Tribune publiée dans Le Plus L’Obs
« Je suis président, pas candidat, je serai président jusqu’au bout, je n’ai pas d’autre objectif, d’autre priorité, d’autre devoir que de faire tout, tout pour mon pays. »
Le courage politique d’agir sur le long terme
Sans surprise, comme tout président en cours de premier mandat, François Hollande a refusé de répondre sur ses intentions de briguer – ou pas – un deuxième mandat.
Pourtant, la tonalité de cette 4e conférence de presse donne un sens tout nouveau à cette affirmation prévisible à une question attendue. Quelque chose de rare en politique, qui déboussole un peu les commentateurs : le courage politique d’agir pour l’intérêt général sur le long terme au risque d’y sacrifier son intérêt personnel sur le court terme.
Car François Hollande a fait preuve d’un réalisme désarmant. Tout en affirmant que les résultats viendront car la politique menée est la bonne, il admet que ces résultats pourraient arriver trop tard pour le servir électoralement.
D’aucuns choisissent d’y voir une résignation, un aveu d’échec, tant cette honnêteté intellectuelle et cette intégrité politique surprennent, tant on est habitué à vouloir déchiffrer cette langue de bois que tout homme ou femme politique est présumé coupable de pratiquer.
Ce langage de vérité assumé par le président de la République est au contraire la marque d’un homme d’État conscient de la gravité des crises que traverse le pays, déterminé à faire ce qui est nécessaire pour les surmonter, quitte à braver l’impopularité, car il veut, selon ses propos « avoir la conscience nette ». En d’autres termes, il préfère le jugement de l’Histoire aux sondages d’opinion instantanés.
Le temps politique, plus long que le temps médiatique
Rappeler l’état dans lequel il a trouvé la France lors de son élection en 2012, ça n’est pas se défausser. C’est mieux insister sur la nécessité de réformes d’envergure et de mesures qui demandent des efforts de tous sans nécessairement produire de résultats rapides, et qui causent donc inévitablement l’impopularité.
Il faut à la fois réparer les dommages des deux quinquennats précédents par des politiques progressistes, et procéder à des réformes structurelles qui auraient dû être faites au début des années 2000 quand le contexte économique était favorable, tout cela au sein d’une Union Européenne en difficulté et dans un monde qui accumule les crises internationales.
Aujourd’hui plus que jamais, tout responsable politique est confronté au problème du temps politique, beaucoup plus long que le temps médiatique. Et au cœur de ce différentiel, il y a les citoyens, il y a une société où tout s’accélère de plus en plus, où, pour citer un autre président, on oublie trop souvent qu’il faut parfois « laisser du temps au temps ».
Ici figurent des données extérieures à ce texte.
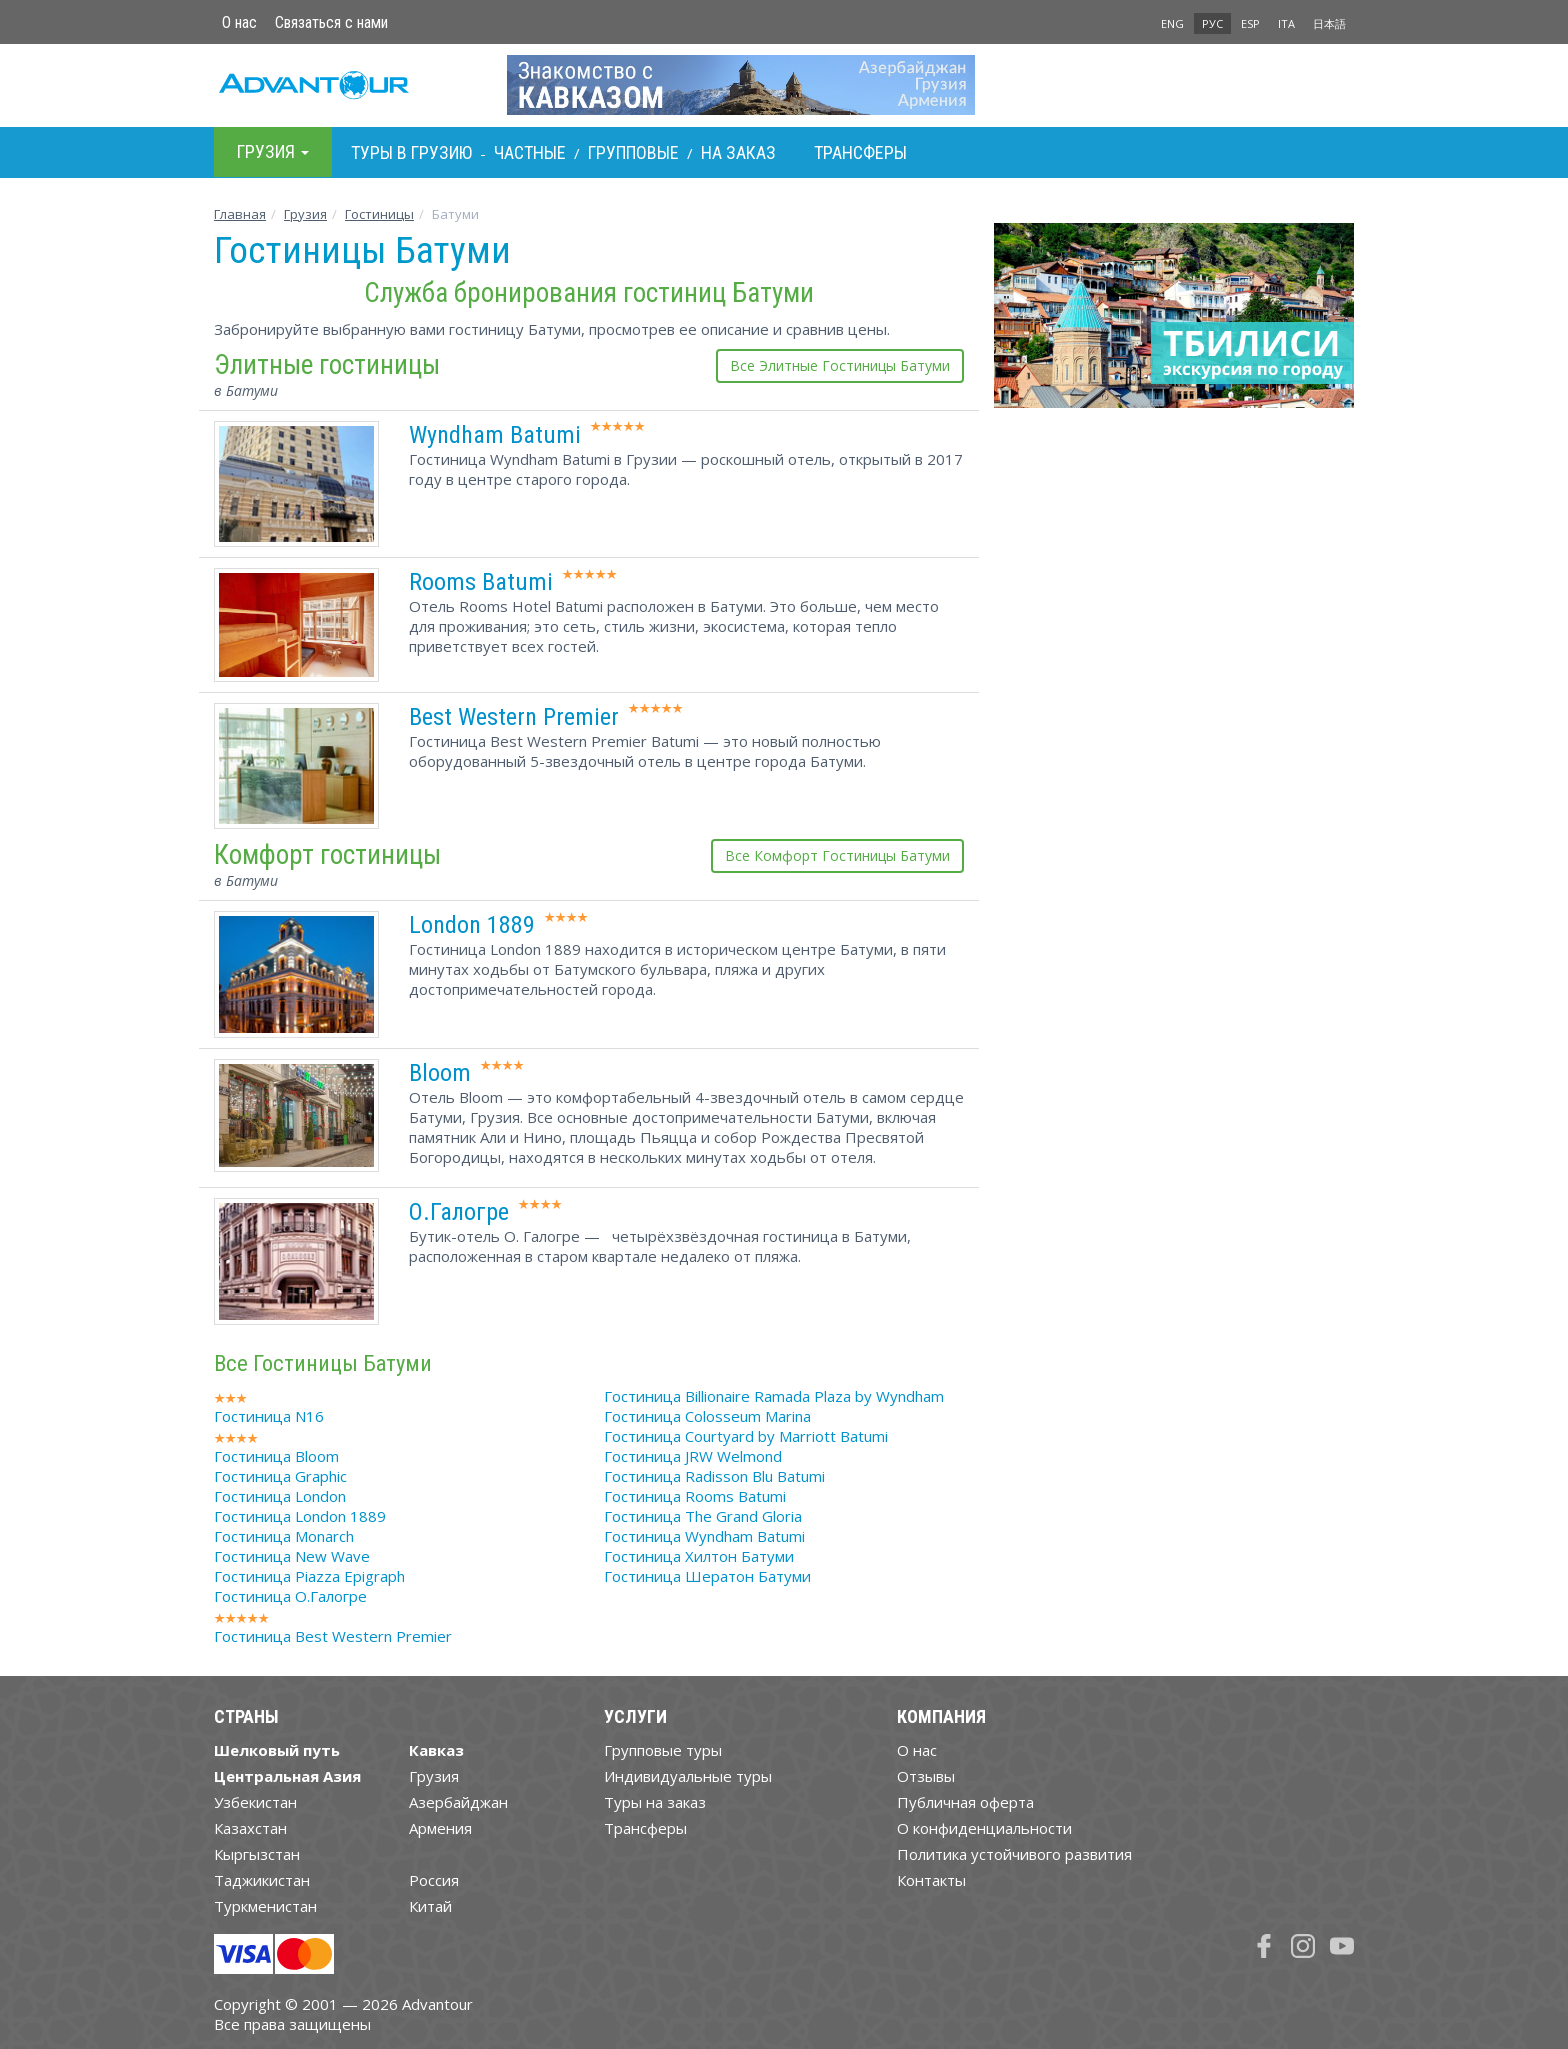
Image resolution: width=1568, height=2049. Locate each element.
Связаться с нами (331, 22)
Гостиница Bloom (276, 1456)
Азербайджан (458, 1802)
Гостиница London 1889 (300, 1516)
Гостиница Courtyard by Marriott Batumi (746, 1436)
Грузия (305, 214)
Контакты (931, 1880)
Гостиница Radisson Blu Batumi (714, 1476)
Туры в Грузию (411, 152)
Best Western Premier (514, 717)
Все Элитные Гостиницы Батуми (840, 365)
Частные (530, 152)
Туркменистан (265, 1906)
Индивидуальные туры (688, 1776)
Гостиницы (379, 214)
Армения (440, 1828)
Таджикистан (262, 1880)
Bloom (440, 1073)
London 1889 (472, 925)
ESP (1250, 23)
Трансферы (860, 152)
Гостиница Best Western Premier (333, 1636)
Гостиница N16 (269, 1416)
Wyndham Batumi (495, 435)
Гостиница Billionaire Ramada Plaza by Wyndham (774, 1396)
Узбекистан (255, 1802)
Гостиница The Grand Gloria (703, 1516)
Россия (434, 1880)
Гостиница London (280, 1496)
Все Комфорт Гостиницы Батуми (837, 855)
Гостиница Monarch (284, 1536)
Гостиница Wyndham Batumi (704, 1536)
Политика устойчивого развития (1014, 1854)
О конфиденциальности (984, 1828)
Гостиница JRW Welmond (693, 1456)
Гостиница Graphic (280, 1476)
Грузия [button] (273, 151)
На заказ (738, 152)
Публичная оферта (965, 1802)
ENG (1172, 23)
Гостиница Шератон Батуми (707, 1576)
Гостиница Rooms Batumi (695, 1496)
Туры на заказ (655, 1802)
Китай (430, 1906)
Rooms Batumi (481, 582)
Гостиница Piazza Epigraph (309, 1576)
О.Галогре (459, 1212)
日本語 (1329, 23)
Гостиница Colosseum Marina (707, 1416)
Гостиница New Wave (292, 1556)
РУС (1212, 23)
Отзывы (926, 1776)
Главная (240, 214)
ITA (1286, 23)
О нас (239, 22)
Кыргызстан (257, 1854)
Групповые (633, 152)
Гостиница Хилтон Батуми (699, 1556)
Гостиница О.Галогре (290, 1596)
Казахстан (250, 1828)
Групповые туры (663, 1750)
C’est là un sujet de thèse en soi.
Le temps de l’action et des résultats
Mais il y a aussi un autre dilemme temporel auquel tous les élus sont confrontés : le temps de l’action et des résultats, souvent plus long que le temps électoral. Agir en profondeur, pour l’intérêt général, pour cette génération et pour les suivantes, cela implique parfois de faire des choses qui fâchent ou qui déçoivent son électorat sur le court terme. Cela veut dire prendre le risque que ce soit son successeur qui profite des fruits de son labeur.
D’où la tendance naturelle pour tout homme ou femme politique d’agir selon le rythme électoral. C’est cette tendance qui malheureusement explique l’état de la France, et aussi de l’Europe, aujourd’hui.
Lorsque les choses vont plutôt bien, on ne reforme pas car à quoi bon prendre le risque de fâcher telle ou telle catégorie d’électeurs ? Ça n’est pas bon pour sa côte de popularité.
Lorsque la conjoncture se dégrade, lorsque les choses vont franchement mal, les petites faiblesses d’hier deviennent des handicaps substantiels. La nécessité de réformer devient criante au moment même où les leviers politiques, économiques et sociaux sont les plus faibles pour les accomplir.
Dans ces cas là, un responsable politique qui choisit l’horizon indépassable de sa propre réélection se laissera tenter par la démagogie de solutions sparadrap pour rafistoler la France sans rien bousculer, dans le seul but de ménager ses chances personnelles lors de la prochaine élection, quitte à ce que tout s’effondre à nouveau au lendemain de l’élection.
Ça n’est pas comme cela que l’on sert ses convictions et encore moins son pays. C’est ce que nous a dit le président de la République.
Il fait le pari que sa détermination à transformer le pays coûte que coûte encouragera les Français à rejeter le pessimisme qui tire la France vers le bas depuis trop longtemps, à choisir d’avoir confiance en notre capacité collective à surmonter tous les obstacles pour redresser la France.